Setup:

knitr::opts_chunk$set(echo = TRUE)
library(alr4)
library(tidyverse)
library(readr)


Question 1

1.1) Show that, in terms of the model parameters, \(\delta= c\beta_1\)

\(E(height \mid mheight = x+c) - E(dheight \mid mheight = x)\) = \(c\widehat{\beta}_1\)


1.2) Find a formula for point estimator of \(\delta\) using the OLS estimate \(\widehat{\beta}_1\): \(\widehat{\delta}\) = \(c\widehat{\beta}_1\)

1.3. Find a formula for the variance of the estimator: \(\mbox{Var}(\widehat{\delta} \mid X) =\mbox{Var}(c\widehat{\beta}_1 \mid X) = \frac{\widehat{\sigma}^2c^2}{SXX}\)


1.4) Find a formula for the standard error of the estimator, \(se(\widehat{\delta} \mid X)\), by taking the square root of your answer from part (3) and substituting the estimate \(\widehat{\sigma}\) for the unknown parameter \(\sigma\).

\(\sqrt\frac{\sigma*c^2}{SXX}\)

1.5) Derive the formula to calculate a 95% confidence interval for \(\delta\). - Now show this confidence interval formula for \(\delta\) as a factor of confidence interval for \(\beta_1\). (That is, you may see it as c times the formula for confidence interval for \(\beta_1\)

\(c\widehat{\beta_1} ± z(.05/2) * \sqrt\frac{\sigma^2c^2}{SXX}\)

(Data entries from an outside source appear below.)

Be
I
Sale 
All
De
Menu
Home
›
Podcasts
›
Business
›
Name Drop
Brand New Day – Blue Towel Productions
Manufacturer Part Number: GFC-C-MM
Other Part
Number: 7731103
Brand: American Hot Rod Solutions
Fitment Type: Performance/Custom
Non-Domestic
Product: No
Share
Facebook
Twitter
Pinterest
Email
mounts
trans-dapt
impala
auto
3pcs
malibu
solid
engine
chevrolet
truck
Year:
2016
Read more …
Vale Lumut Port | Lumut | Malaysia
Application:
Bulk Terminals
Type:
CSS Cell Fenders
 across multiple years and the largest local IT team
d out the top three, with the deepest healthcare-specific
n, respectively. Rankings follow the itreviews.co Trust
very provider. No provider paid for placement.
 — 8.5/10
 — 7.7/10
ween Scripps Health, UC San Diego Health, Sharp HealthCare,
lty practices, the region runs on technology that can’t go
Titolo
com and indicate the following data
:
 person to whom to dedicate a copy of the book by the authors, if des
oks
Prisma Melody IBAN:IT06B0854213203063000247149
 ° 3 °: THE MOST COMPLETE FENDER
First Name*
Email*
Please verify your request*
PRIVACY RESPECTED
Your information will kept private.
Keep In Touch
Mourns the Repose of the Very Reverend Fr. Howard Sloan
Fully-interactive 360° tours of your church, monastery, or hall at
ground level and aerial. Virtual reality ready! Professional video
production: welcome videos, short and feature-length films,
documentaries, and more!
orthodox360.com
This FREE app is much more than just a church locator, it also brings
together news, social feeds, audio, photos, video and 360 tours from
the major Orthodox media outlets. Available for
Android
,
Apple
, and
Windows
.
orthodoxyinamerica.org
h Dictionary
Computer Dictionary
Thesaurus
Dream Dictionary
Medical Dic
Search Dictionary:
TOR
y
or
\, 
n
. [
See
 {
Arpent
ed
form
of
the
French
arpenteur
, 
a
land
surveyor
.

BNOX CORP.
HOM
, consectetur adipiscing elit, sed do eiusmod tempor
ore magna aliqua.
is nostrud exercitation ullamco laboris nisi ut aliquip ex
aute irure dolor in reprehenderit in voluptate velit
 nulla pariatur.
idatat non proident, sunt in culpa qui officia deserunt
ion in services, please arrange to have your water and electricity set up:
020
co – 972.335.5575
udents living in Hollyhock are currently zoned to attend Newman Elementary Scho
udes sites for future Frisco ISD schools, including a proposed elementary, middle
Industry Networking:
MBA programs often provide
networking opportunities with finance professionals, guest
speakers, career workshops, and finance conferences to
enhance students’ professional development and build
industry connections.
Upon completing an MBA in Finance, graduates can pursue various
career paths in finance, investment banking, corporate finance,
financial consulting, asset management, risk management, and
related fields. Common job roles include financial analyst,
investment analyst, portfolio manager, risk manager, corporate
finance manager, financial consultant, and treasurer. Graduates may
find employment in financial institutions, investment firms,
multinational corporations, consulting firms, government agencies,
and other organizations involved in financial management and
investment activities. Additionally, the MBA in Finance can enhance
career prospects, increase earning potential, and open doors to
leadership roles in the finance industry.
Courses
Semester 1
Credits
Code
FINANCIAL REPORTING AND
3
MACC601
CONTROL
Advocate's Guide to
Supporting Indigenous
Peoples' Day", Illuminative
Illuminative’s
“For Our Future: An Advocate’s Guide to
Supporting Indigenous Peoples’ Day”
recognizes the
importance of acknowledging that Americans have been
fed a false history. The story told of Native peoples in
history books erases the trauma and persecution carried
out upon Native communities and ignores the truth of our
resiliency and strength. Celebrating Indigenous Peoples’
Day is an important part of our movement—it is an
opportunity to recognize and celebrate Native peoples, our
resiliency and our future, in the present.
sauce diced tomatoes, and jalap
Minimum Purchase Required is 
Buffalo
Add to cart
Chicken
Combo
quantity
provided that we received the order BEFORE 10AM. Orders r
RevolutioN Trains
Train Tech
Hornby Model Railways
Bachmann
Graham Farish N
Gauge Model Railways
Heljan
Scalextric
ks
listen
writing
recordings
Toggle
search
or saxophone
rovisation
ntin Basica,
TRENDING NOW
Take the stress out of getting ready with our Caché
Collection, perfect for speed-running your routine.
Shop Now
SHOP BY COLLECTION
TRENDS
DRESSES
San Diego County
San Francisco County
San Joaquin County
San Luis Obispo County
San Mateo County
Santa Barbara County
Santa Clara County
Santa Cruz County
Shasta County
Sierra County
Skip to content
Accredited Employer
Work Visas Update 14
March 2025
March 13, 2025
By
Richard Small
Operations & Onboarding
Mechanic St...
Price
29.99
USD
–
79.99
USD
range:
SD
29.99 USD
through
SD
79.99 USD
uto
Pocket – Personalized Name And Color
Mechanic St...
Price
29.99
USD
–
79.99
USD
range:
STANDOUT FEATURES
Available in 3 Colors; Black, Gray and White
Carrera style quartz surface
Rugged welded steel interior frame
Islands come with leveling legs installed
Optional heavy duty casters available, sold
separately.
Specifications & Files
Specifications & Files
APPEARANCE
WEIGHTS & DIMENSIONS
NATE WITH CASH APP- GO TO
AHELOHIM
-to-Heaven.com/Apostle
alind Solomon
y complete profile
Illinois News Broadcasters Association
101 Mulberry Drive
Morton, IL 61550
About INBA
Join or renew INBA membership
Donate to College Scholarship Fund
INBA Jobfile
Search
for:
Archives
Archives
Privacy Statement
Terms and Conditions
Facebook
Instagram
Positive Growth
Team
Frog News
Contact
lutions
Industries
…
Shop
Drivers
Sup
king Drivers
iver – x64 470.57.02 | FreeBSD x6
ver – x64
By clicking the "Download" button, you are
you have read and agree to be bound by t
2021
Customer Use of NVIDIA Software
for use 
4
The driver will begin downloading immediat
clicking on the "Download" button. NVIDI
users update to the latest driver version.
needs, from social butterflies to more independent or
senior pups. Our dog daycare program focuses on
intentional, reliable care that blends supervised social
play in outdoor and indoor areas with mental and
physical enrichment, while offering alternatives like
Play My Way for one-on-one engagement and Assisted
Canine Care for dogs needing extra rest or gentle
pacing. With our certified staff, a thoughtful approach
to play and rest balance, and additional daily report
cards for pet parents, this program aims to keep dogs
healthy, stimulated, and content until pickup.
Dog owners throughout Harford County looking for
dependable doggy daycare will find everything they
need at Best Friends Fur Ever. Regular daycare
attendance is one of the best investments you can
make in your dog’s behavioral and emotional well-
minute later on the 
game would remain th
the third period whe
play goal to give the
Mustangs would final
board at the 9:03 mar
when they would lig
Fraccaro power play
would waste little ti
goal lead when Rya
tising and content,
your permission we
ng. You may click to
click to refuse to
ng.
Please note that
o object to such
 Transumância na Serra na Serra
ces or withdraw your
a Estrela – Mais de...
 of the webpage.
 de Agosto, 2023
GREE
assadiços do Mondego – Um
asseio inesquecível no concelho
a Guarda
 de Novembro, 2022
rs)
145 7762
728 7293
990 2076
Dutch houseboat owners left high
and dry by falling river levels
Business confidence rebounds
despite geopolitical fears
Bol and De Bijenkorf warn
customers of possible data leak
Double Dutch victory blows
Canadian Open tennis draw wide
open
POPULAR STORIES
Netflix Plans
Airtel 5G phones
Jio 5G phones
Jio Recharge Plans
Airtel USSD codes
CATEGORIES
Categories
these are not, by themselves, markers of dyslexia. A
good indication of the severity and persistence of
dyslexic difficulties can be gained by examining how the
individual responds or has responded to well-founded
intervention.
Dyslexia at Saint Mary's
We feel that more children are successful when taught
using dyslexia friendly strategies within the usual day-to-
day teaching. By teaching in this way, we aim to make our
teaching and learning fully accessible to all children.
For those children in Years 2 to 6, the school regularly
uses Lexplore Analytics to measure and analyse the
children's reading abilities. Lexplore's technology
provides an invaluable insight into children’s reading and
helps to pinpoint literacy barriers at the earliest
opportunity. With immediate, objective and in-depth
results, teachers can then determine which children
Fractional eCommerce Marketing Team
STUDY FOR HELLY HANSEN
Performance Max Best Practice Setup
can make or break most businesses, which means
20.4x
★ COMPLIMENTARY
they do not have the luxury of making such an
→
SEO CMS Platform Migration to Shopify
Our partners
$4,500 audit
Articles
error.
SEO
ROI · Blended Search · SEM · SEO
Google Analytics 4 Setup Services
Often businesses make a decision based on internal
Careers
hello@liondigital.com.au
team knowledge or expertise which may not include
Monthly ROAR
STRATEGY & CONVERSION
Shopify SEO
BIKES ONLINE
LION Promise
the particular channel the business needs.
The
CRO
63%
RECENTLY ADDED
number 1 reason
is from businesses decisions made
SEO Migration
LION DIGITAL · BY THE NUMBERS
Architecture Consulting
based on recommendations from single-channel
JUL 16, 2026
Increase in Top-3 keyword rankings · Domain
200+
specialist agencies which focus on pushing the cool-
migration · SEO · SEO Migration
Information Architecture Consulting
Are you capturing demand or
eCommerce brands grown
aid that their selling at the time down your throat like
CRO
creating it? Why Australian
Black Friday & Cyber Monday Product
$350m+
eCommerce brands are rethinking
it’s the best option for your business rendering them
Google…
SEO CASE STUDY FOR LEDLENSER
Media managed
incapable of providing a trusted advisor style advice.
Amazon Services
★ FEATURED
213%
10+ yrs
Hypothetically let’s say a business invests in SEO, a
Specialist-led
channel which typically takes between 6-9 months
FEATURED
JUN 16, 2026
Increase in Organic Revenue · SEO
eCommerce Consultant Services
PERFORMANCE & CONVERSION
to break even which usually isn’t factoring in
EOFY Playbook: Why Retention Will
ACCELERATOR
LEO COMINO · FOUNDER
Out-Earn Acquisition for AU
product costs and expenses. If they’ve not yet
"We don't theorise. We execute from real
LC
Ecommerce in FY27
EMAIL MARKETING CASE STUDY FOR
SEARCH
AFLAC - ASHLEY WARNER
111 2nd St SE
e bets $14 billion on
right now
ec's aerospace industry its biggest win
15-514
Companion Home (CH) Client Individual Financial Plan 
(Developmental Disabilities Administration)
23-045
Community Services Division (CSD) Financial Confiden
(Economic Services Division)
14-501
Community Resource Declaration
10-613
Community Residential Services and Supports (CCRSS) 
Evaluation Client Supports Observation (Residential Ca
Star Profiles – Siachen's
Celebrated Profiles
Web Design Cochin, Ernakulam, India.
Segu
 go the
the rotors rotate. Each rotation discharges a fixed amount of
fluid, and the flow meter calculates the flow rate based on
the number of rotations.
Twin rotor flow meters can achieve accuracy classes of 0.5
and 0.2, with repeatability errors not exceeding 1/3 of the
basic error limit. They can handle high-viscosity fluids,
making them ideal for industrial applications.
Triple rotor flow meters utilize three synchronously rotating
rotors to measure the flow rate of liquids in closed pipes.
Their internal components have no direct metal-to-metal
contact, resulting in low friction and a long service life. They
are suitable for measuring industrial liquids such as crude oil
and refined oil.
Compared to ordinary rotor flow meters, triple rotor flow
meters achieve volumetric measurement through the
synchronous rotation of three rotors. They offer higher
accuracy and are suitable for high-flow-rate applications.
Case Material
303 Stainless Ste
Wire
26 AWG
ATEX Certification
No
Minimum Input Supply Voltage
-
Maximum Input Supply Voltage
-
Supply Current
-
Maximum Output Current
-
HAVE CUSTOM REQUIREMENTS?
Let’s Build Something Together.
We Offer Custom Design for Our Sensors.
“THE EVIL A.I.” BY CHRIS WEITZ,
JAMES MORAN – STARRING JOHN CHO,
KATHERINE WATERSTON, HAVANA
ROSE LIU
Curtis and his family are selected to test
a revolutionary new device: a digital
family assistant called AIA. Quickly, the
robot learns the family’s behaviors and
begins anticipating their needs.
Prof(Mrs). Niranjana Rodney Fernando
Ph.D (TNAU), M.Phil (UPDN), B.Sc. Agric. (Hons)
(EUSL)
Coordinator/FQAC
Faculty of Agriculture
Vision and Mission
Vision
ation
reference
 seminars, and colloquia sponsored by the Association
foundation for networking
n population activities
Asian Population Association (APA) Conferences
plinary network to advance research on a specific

  1. Let assume that mothers heights differ by \(5\) inches, that is \(c=5\) in all the above formulas. Use all of the above information to calculate a 95% confidence interval for \(\delta\) and write a sentence interpreting this interval in terms of mothers and daughters height.
mheight <- Heights$mheight
dheight <- Heights$dheight

xbar <- mean(mheight)
ybar <- mean(dheight)
SXY <- sum((mheight- xbar) * (dheight - ybar))
SXX <- sum((mheight- xbar)^2) 
B1<- SXY/SXX

LB <- 5*B1 - qnorm(.975) * sqrt((sd(mheight)*5^2)/SXX)
UB <- 5*B1 + qnorm(.975) * sqrt((sd(mheight)*5^2)/SXX)
c(LB,UB)
## [1] 2.536461 2.881009

95% Confidence Interval: (2.54, 2.88)
1.7.) We might wonder whether the difference in average heights for their daughters also \(c\) inches whose mothers heights differ by \(c\) inches. Use an appropriate hypothesis test to assess whether the there is sufficient evidence to support this claim.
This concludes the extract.